[Opening Entries provided section]

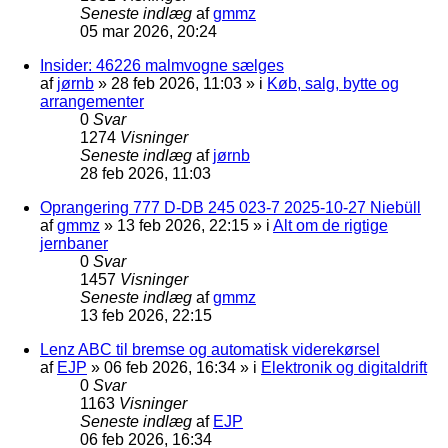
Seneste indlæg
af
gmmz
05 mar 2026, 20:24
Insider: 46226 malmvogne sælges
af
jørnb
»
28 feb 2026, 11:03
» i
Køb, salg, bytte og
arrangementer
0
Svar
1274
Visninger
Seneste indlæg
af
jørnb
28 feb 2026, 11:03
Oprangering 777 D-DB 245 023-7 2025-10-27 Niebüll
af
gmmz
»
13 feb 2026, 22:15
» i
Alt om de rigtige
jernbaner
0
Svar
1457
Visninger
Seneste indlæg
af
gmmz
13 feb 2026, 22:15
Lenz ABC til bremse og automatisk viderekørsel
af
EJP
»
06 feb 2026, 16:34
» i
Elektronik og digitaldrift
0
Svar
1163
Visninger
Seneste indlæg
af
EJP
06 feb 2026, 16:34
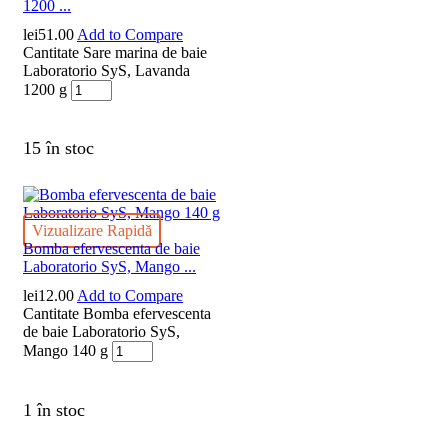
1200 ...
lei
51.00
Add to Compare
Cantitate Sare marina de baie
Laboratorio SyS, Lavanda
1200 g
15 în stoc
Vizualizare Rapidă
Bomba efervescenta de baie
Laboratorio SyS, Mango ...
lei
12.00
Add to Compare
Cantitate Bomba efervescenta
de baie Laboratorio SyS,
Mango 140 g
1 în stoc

[Closing Entries provided section]
[Opening Entries provided section]

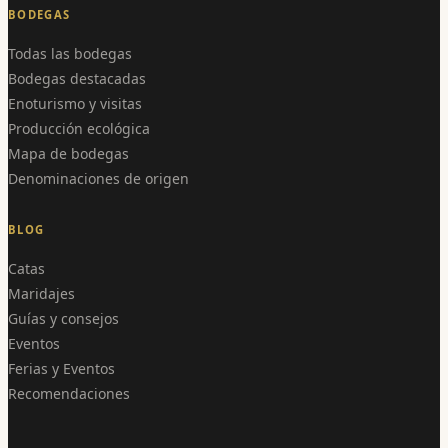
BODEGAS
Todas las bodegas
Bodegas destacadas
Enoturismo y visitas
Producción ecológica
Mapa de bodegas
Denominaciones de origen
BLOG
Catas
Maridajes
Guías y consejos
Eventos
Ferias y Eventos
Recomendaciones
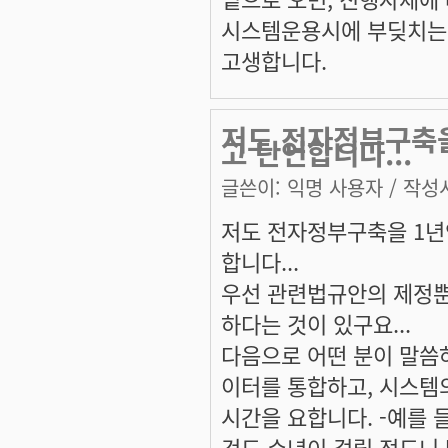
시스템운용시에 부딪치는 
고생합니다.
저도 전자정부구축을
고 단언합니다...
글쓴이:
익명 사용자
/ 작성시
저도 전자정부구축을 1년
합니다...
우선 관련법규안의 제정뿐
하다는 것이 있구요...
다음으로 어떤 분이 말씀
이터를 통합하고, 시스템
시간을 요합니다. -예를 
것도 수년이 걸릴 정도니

[Closing Entries provided section]

Out of the preceding entries, pull each line that contains the word "Laboratorio".

» **Answer to this problem**:
Laboratorio SyS, Lavanda
Laboratorio SyS, Mango ...
de baie Laboratorio SyS,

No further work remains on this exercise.